SUPPLIED MATERIAL
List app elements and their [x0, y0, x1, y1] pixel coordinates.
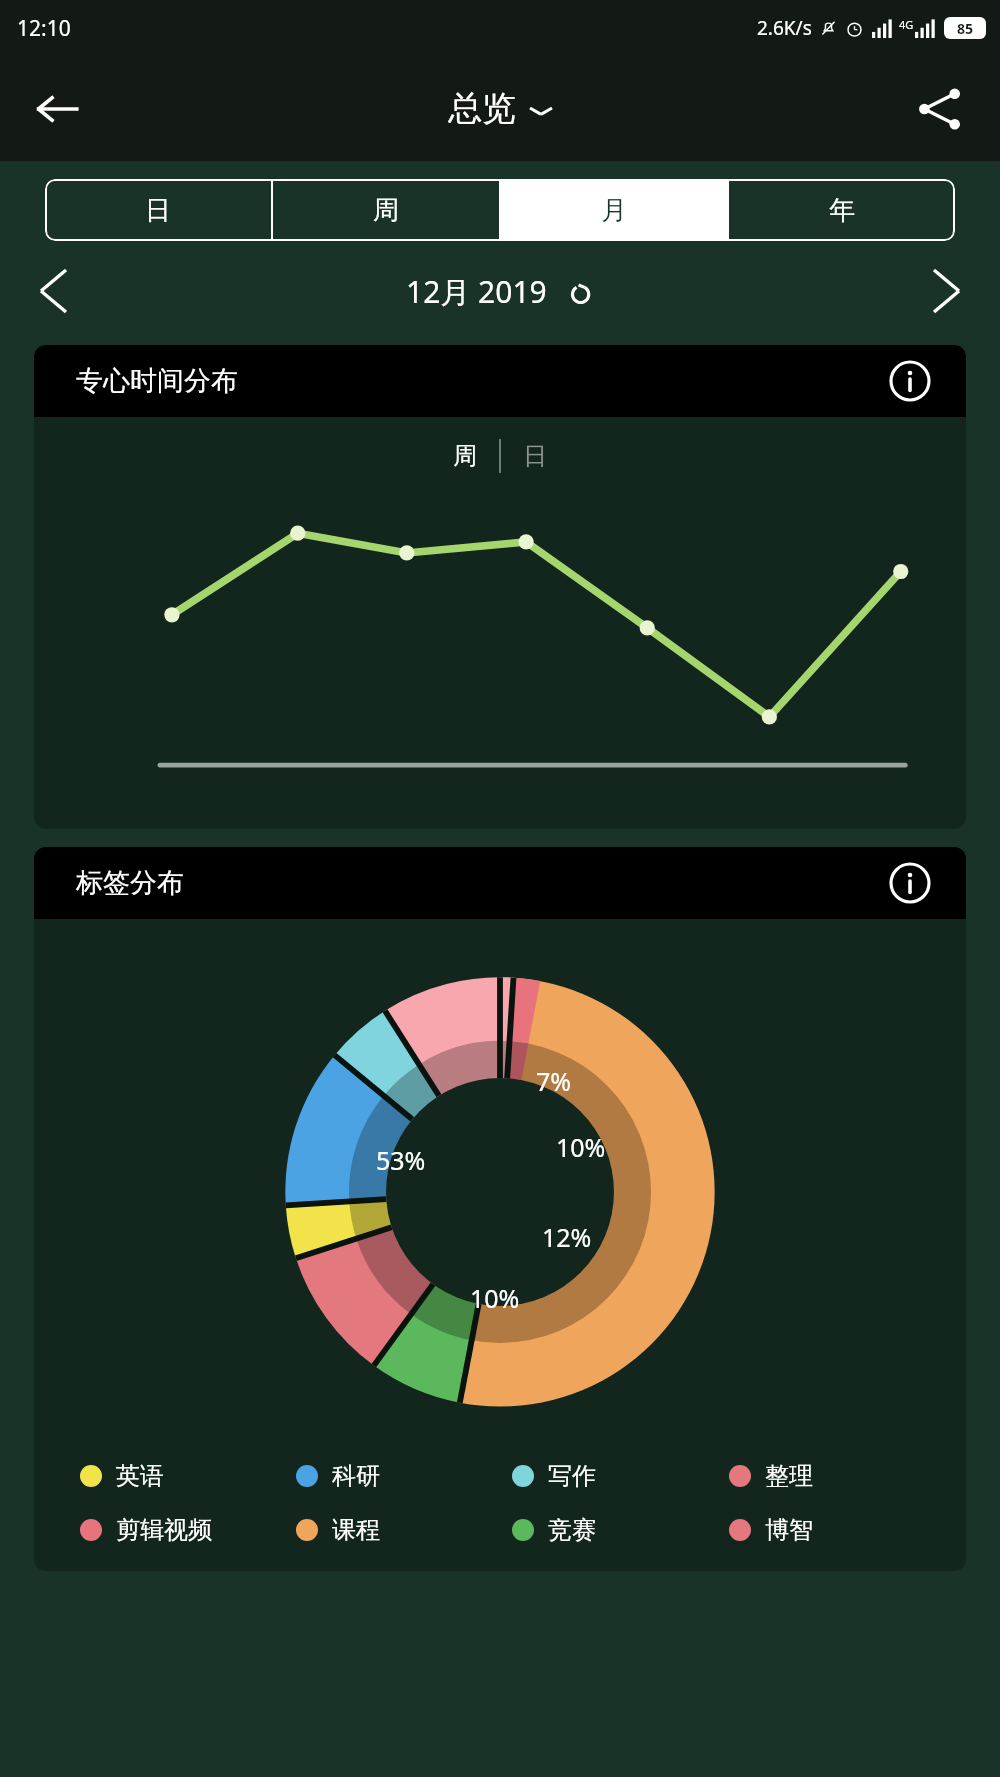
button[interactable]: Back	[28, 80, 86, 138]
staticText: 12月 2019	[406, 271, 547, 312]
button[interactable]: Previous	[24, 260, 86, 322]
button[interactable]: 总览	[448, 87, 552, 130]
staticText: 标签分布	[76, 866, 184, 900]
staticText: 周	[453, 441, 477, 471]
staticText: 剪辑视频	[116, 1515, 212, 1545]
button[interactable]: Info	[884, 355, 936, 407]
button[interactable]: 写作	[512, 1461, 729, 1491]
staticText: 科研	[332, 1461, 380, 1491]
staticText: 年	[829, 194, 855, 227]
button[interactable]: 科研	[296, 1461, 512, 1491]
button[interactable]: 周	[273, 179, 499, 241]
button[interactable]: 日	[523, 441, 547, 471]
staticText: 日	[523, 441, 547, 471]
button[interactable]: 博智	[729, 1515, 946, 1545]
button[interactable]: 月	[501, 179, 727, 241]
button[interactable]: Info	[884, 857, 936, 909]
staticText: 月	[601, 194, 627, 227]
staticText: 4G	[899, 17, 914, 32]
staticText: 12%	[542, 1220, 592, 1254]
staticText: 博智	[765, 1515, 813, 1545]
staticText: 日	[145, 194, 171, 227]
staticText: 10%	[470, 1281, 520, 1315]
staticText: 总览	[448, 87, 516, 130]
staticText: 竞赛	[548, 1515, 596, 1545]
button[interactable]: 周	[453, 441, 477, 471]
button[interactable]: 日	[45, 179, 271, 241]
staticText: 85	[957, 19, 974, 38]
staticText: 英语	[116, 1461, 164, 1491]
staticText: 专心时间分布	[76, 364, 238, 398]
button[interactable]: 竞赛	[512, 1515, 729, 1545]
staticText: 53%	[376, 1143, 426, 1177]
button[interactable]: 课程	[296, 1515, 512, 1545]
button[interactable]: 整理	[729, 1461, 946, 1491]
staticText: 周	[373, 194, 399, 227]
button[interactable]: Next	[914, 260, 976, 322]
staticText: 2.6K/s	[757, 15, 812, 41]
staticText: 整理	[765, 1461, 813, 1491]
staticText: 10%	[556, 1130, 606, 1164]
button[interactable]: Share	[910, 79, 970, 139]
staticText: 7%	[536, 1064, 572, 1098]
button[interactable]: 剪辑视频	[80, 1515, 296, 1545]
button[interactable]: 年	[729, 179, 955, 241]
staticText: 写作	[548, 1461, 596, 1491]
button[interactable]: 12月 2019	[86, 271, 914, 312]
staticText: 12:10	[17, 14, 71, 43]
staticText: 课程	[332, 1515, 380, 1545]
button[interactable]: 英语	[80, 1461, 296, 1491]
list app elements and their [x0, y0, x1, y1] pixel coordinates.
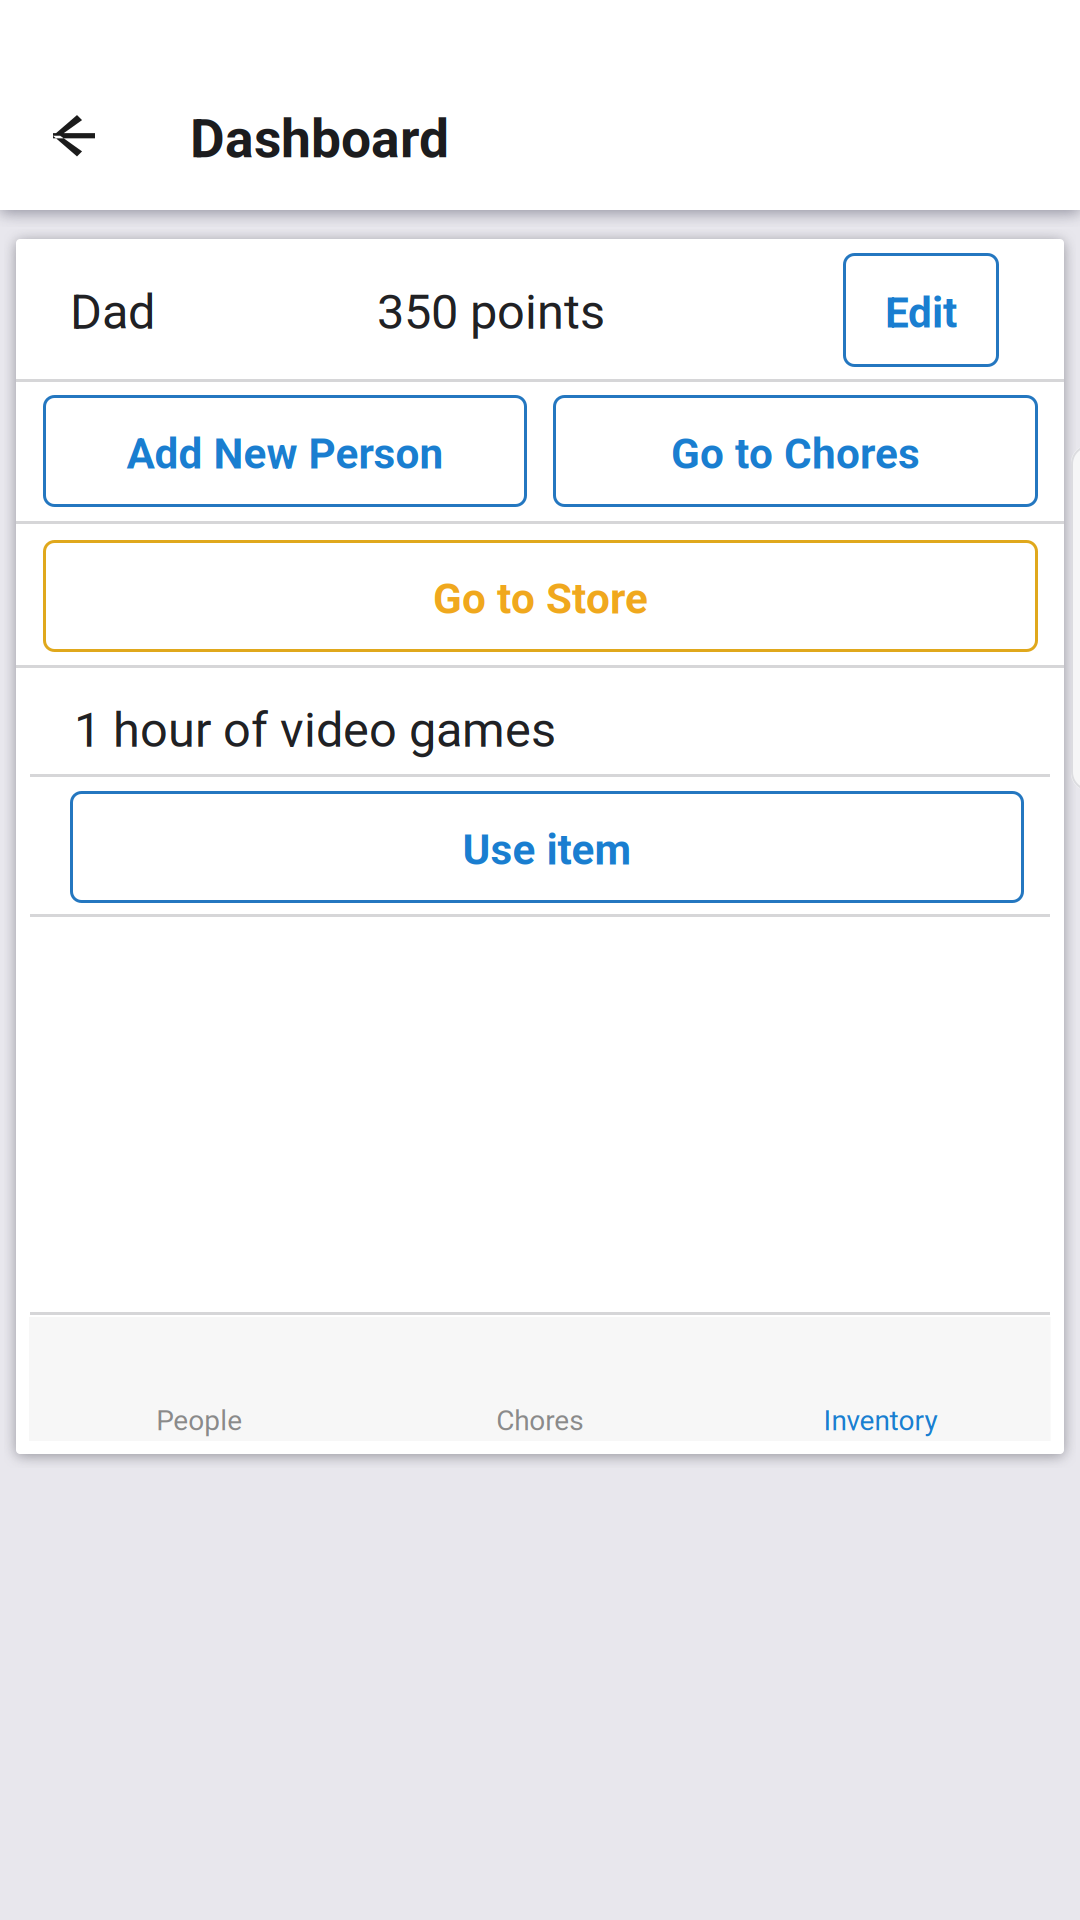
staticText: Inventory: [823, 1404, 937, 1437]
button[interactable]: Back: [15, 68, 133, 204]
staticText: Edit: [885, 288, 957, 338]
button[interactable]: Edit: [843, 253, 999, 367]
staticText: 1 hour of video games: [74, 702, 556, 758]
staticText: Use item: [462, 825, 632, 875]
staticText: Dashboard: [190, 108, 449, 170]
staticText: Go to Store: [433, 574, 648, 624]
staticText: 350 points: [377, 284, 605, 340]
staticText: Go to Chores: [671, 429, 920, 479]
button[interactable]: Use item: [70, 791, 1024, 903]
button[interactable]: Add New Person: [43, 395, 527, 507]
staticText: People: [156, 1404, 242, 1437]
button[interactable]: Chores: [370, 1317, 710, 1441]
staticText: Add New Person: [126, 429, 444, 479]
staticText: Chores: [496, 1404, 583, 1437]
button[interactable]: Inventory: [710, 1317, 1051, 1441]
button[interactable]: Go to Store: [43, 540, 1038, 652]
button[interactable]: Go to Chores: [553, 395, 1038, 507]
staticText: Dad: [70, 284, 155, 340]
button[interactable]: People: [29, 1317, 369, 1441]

ACTIVITY
For this exercise, return every line from the data that holds the string "Store".

SOLUTION BELOW
staticText: Go to Store: [433, 574, 648, 624]
button[interactable]: Go to Store: [43, 540, 1038, 652]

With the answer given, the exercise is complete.